:: Your instructions ::
Exclude the pictures, then restate exactly each line of the data below from the first through the line containing "Towels 40×40см (MIC1901_1)".

- Opening Delimiter -

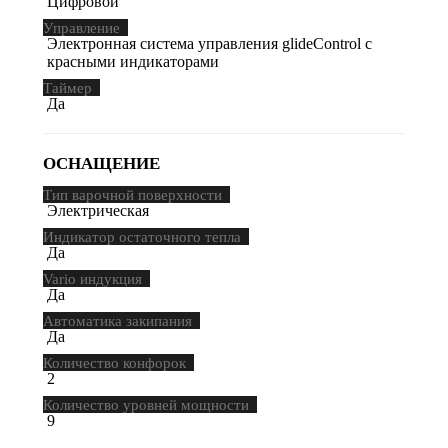
Цифровой
Управление
Электронная система управления glideControl с
красными индикаторами
Таймер
Да
ОСНАЩЕНИЕ
Тип варочной поверхности
Электрическая
Индикатор остаточного тепла
Да
Vario индукция
Да
Автоматика закипания
Да
Количество конфорок
2
Количество уровней мощности
9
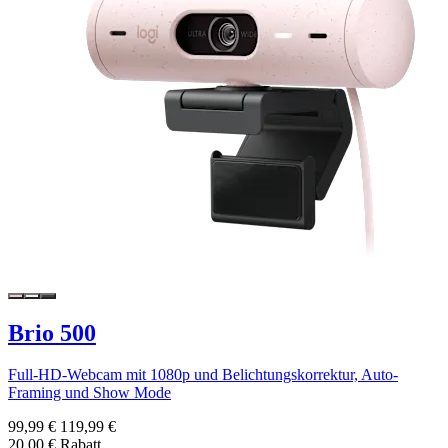
Brio 500
Full-HD-Webcam mit 1080p und Belichtungskorrektur, Auto-
Framing und Show Mode
99,99 €
119,99 €
20,00 € Rabatt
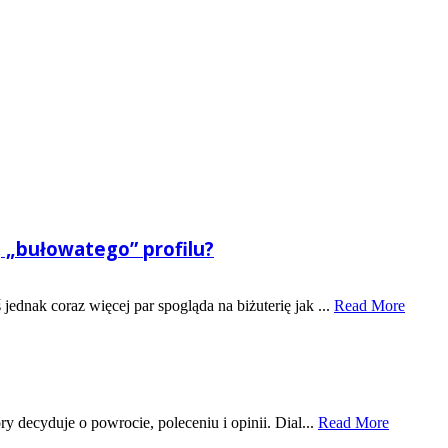
 „bułowatego” profilu?
nak coraz więcej par spogląda na biżuterię jak ...
Read More
y decyduje o powrocie, poleceniu i opinii. Dial...
Read More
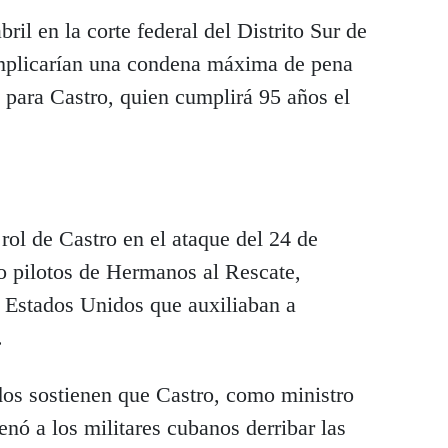
ril en la corte federal del Distrito Sur de
implicarían una condena máxima de pena
 para Castro, quien cumplirá 95 años el
 rol de Castro en el ataque del 24 de
ro pilotos de Hermanos al Rescate,
n Estados Unidos que auxiliaban a
.
idos sostienen que Castro, como ministro
nó a los militares cubanos derribar las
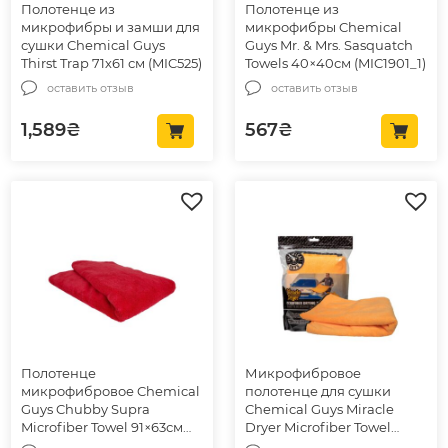
Полотенце из
Полотенце из
микрофибры и замши для
микрофибры Chemical
сушки Chemical Guys
Guys Mr. & Mrs. Sasquatch
Thirst Trap 71х61 см (MIC525)
Towels 40×40см (MIC1901_1)
оставить отзыв
оставить отзыв
1,589
₴
567
₴
Полотенце
Микрофибровое
микрофибровое Chemical
полотенце для сушки
Guys Chubby Supra
Chemical Guys Miracle
Microfiber Towel 91×63см
Dryer Microfiber Towel
(MIC723)
91x63cm (MIC721)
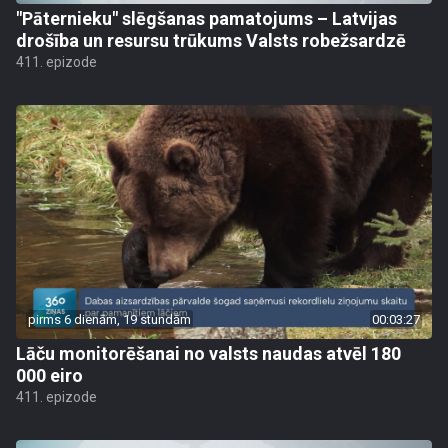
"Pāternieku" slēgšanas pamatojums – Latvijas
drošība un resursu trūkums Valsts robežsardzē
411. epizode
pirms 6 dienām, 19 stundām
00:03:27
Lāču monitorēšanai no valsts naudas atvēl 180
000 eiro
411. epizode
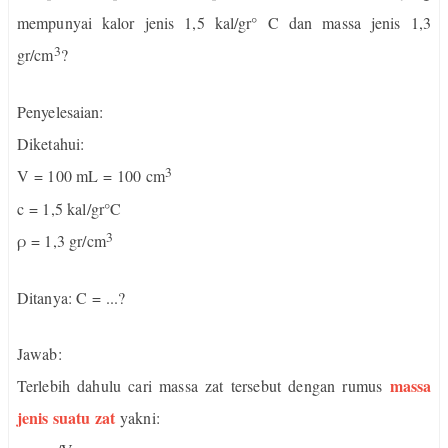
mempunyai kalor jenis 1,5 kal/gr° C dan massa jenis 1,3
3
gr/cm
?
Penyelesaian:
Diketahui:
3
V = 100 mL = 100 cm
c = 1,5 kal/gr°C
3
ρ = 1,3 gr/cm
Ditanya: C = ...?
Jawab:
massa
Terlebih dahulu cari massa zat tersebut dengan rumus
jenis suatu zat
yakni:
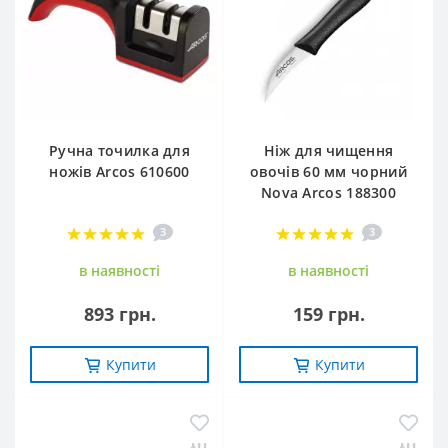
Ручна точилка для
Ніж для чищення
ножів Arcos 610600
овочів 60 мм чорний
Nova Arcos 188300
3
3
в наявностi
в наявностi
893 грн.
159 грн.
Купити
Купити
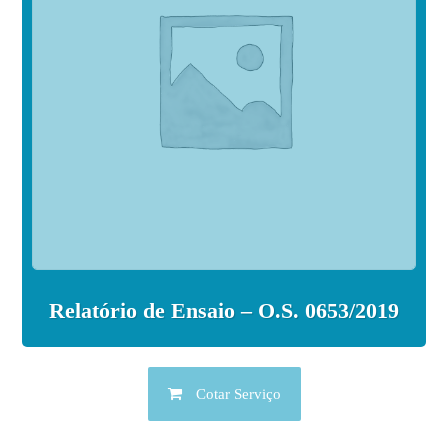
Relatório de Ensaio – O.S. 0653/2019
Cotar Serviço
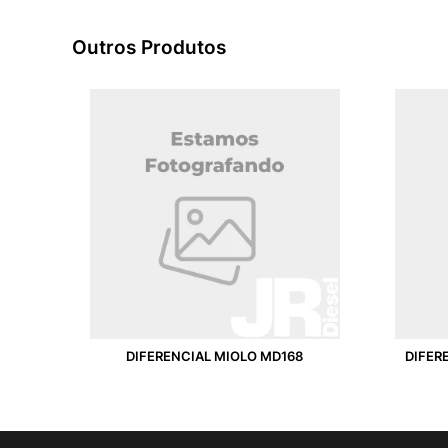
Outros Produtos
DIFERENCIAL MIOLO MD168
DIFER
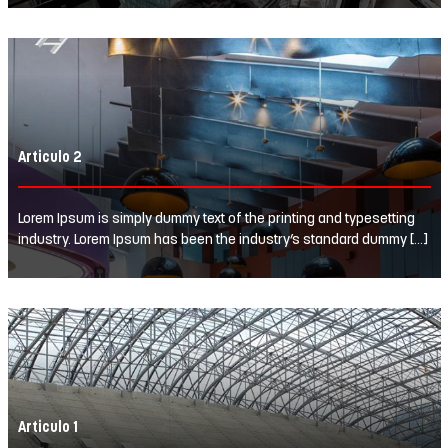
Articulo 2
Lorem Ipsum is simply dummy text of the printing and typesetting
industry. Lorem Ipsum has been the industry’s standard dummy […]
Articulo 1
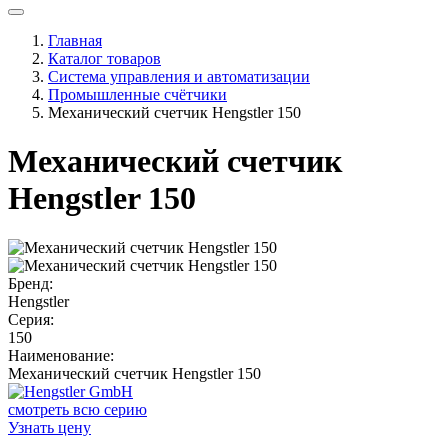
Главная
Каталог товаров
Система управления и автоматизации
Промышленные счётчики
Механический счетчик Hengstler 150
Механический счетчик
Hengstler 150
Бренд:
Hengstler
Серия:
150
Наименование:
Механический счетчик Hengstler 150
смотреть всю серию
Узнать цену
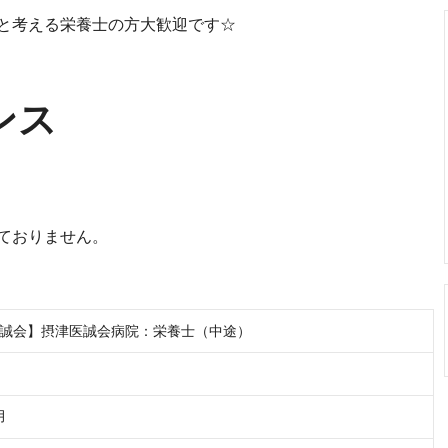
と考える栄養士の方大歓迎です☆
ンス
ておりません。
誠会】摂津医誠会病院：栄養士（中途）
月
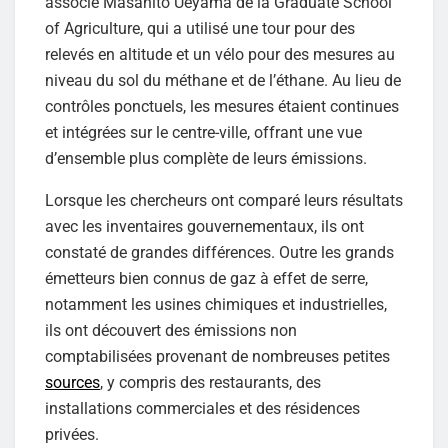
associé Masahito Ueyama de la Graduate School
of Agriculture, qui a utilisé une tour pour des
relevés en altitude et un vélo pour des mesures au
niveau du sol du méthane et de l’éthane. Au lieu de
contrôles ponctuels, les mesures étaient continues
et intégrées sur le centre-ville, offrant une vue
d’ensemble plus complète de leurs émissions.
Lorsque les chercheurs ont comparé leurs résultats
avec les inventaires gouvernementaux, ils ont
constaté de grandes différences. Outre les grands
émetteurs bien connus de gaz à effet de serre,
notamment les usines chimiques et industrielles,
ils ont découvert des émissions non
comptabilisées provenant de nombreuses petites
sources
, y compris des restaurants, des
installations commerciales et des résidences
privées.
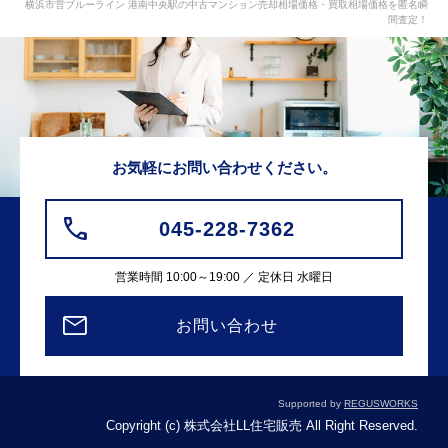
横浜市営ブルーライン 港南中央駅の中古マンション売却相場価格・買取相場価格を匿名瞬
間査定！
お気軽にお問い合わせください。
045-228-7362
営業時間 10:00～19:00 ／ 定休日 水曜日
お問い合わせ
Supported by
REGUSWORKS
Copyright (c) 株式会社LL住宅販売 All Right Reserved.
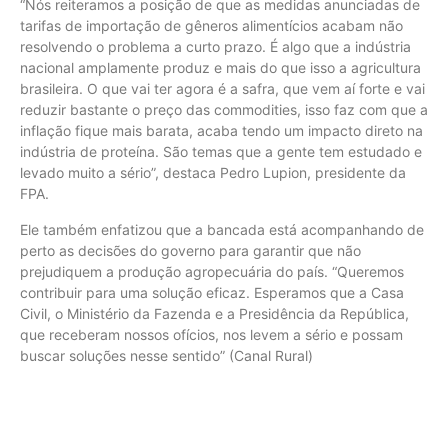
“Nós reiteramos a posição de que as medidas anunciadas de
tarifas de importação de gêneros alimentícios acabam não
resolvendo o problema a curto prazo. É algo que a indústria
nacional amplamente produz e mais do que isso a agricultura
brasileira. O que vai ter agora é a safra, que vem aí forte e vai
reduzir bastante o preço das commodities, isso faz com que a
inflação fique mais barata, acaba tendo um impacto direto na
indústria de proteína. São temas que a gente tem estudado e
levado muito a sério”, destaca Pedro Lupion, presidente da
FPA.
Ele também enfatizou que a bancada está acompanhando de
perto as decisões do governo para garantir que não
prejudiquem a produção agropecuária do país. “Queremos
contribuir para uma solução eficaz. Esperamos que a Casa
Civil, o Ministério da Fazenda e a Presidência da República,
que receberam nossos ofícios, nos levem a sério e possam
buscar soluções nesse sentido” (Canal Rural)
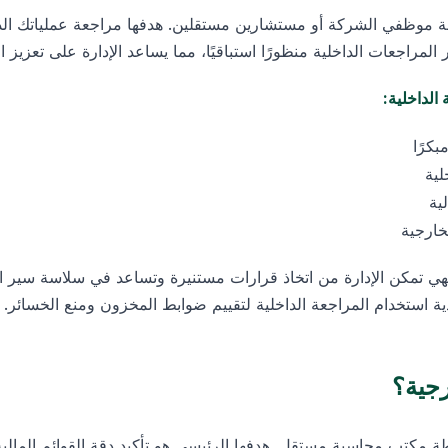
طة موظفي الشركة أو مستشارين مستقلين. هدفها مراجعة عملياتك الدا
المراجعات الداخلية منظورًا استباقيًا، مما يساعد الإدارة على تعزيز
الداخلية:
بكرًا
لية
ية
خارجية
هي تمكن الإدارة من اتخاذ قرارات مستنيرة وتساعد في سلاسة سير ا
 استخدام المراجعة الداخلية لتقييم ضوابط المخزون ومنع الخسائر.
رجية؟
ة مكتب محاسبة مستقل. هدفها الرئيسي هو تأكيد دقة القوائم المالية 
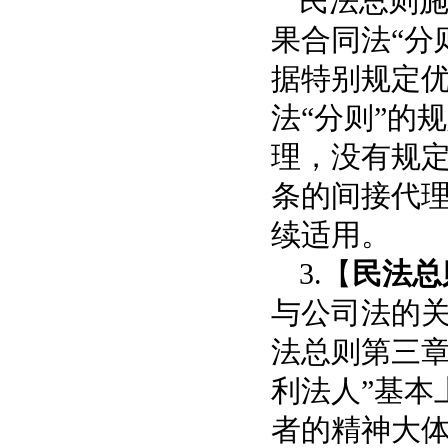
民法总则
果合同法“分
据特别规定
法“分则”的
理，没有规定
条的间接代
续适用。
3.【
民法总
与公司法的
法总则第三章
利法人”基本
者的精神大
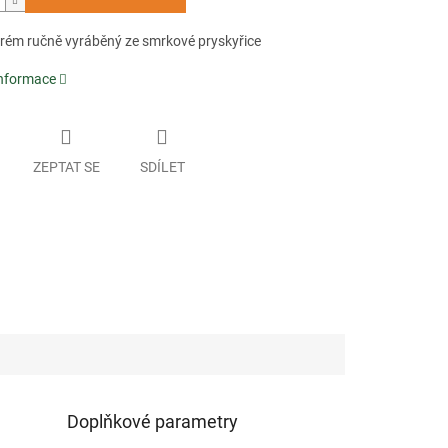
rém ručně vyráběný ze smrkové pryskyřice
informace
ZEPTAT SE
SDÍLET
Doplňkové parametry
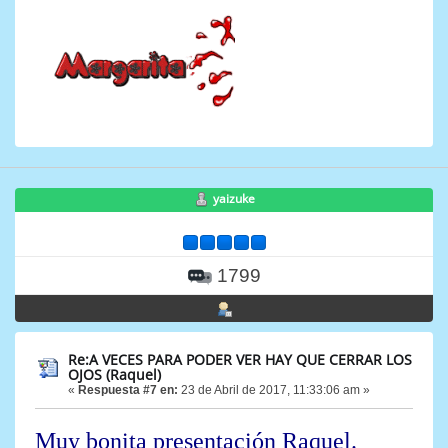
yaizuke
1799
Re:A VECES PARA PODER VER HAY QUE CERRAR LOS
OJOS (Raquel)
«
Respuesta #7 en:
23 de Abril de 2017, 11:33:06 am »
Muy bonita presentación Raquel.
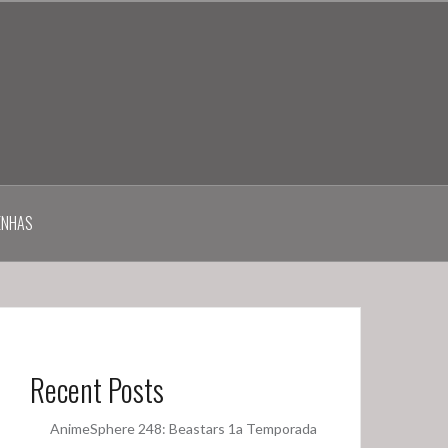
ENHAS
Recent Posts
AnimeSphere 248: Beastars 1a Temporada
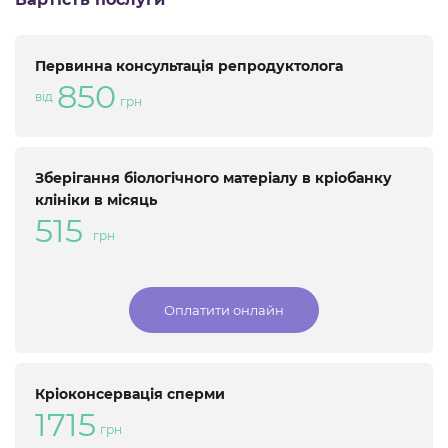
Первинна консультація репродуктолога
850
від
грн
Зберігання біологічного матеріалу в кріобанку
клініки в місяць
515
грн
Оплатити онлайн
Кріоконсервація сперми
1715
грн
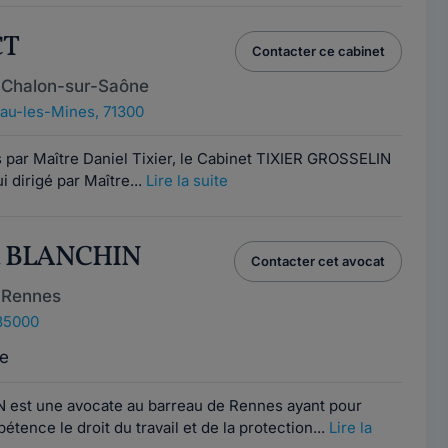
CT
Contacter ce cabinet
 Chalon-sur-Saône
au-les-Mines, 71300
ns par Maître Daniel Tixier, le Cabinet TIXIER GROSSELIN
 dirigé par Maître...
Lire la suite
da BLANCHIN
Contacter cet avocat
 Rennes
35000
e
 est une avocate au barreau de Rennes ayant pour
ence le droit du travail et de la protection...
Lire la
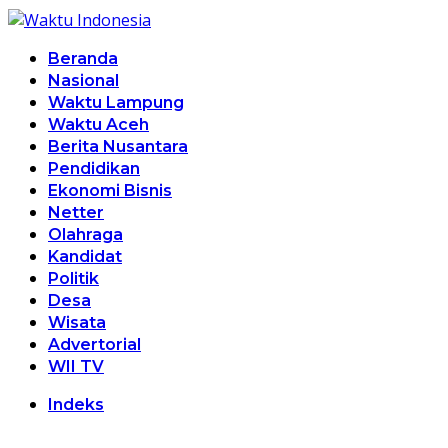
Beranda
Nasional
Waktu Lampung
Waktu Aceh
Berita Nusantara
Pendidikan
Ekonomi Bisnis
Netter
Olahraga
Kandidat
Politik
Desa
Wisata
Advertorial
WII TV
Indeks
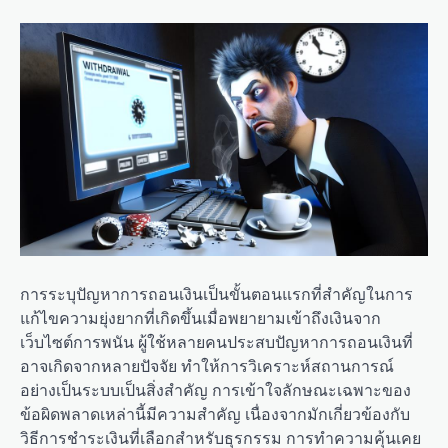
การระบุปัญหาการถอนเงินเป็นขั้นตอนแรกที่สำคัญในการ
แก้ไขความยุ่งยากที่เกิดขึ้นเมื่อพยายามเข้าถึงเงินจาก
เว็บไซต์การพนัน ผู้ใช้หลายคนประสบปัญหาการถอนเงินที่
อาจเกิดจากหลายปัจจัย ทำให้การวิเคราะห์สถานการณ์
อย่างเป็นระบบเป็นสิ่งสำคัญ การเข้าใจลักษณะเฉพาะของ
ข้อผิดพลาดเหล่านี้มีความสำคัญ เนื่องจากมักเกี่ยวข้องกับ
วิธีการชำระเงินที่เลือกสำหรับธุรกรรม การทำความคุ้นเคย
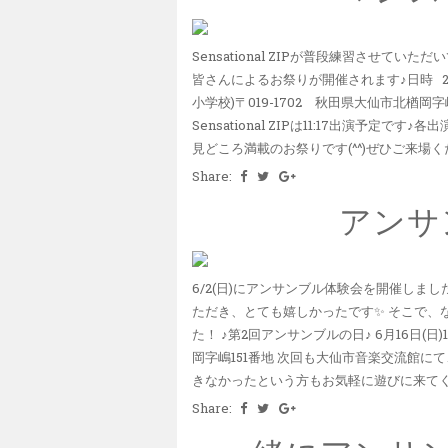
Sensational ZIPが普段練習させ
皆さんによるお祭りが開催されます♪日時 201
小学校)〒019-1702 秋田県大仙市北楢
Sensational ZIPは11:17出演予
見どころ満載のお祭りです(^^)ぜひご来場くださ
Share:
アンサ
6/2(日)にアンサンブル体験会を開催しま
ただき、とても嬉しかったです✨ そこで、
た！ ♪第2回アンサンブルの日♪ 6月16日(日)1
岡字嶋151番地 次回も大仙市音楽交流館に
きなかったという方もお気軽に遊びに来てくださ
Share:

- Closing Delimiter -

:: Exercise answer ::
Цифровой
Управление
Электронная система управления glideControl с
красными индикаторами
Таймер
Да
ОСНАЩЕНИЕ
Тип варочной поверхности
Электрическая
Индикатор остаточного тепла
Да
Vario индукция
Да
Автоматика закипания
Да
Количество конфорок
2
Количество уровней мощности
9
Brio 500
Full-HD-Webcam mit 1080p und Belichtungskorrektur, Auto-
Framing und Show Mode
99,99 €
119,99 €
20,00 € Rabatt
 „bułowatego” profilu?
nak coraz więcej par spogląda na biżuterię jak ...
Read More
y decyduje o powrocie, poleceniu i opinii. Dial...
Read More
ril en la corte federal del Distrito Sur de
implicarían una condena máxima de pena
 para Castro, quien cumplirá 95 años el
 rol de Castro en el ataque del 24 de
ro pilotos de Hermanos al Rescate,
n Estados Unidos que auxiliaban a
.
idos sostienen que Castro, como ministro
nó a los militares cubanos derribar las
Полотенце из
Полотенце из
микрофибры и замши для
микрофибры Chemical
сушки Chemical Guys
Guys Mr. & Mrs. Sasquatch
Thirst Trap 71х61 см (MIC525)
Towels 40×40см (MIC1901_1)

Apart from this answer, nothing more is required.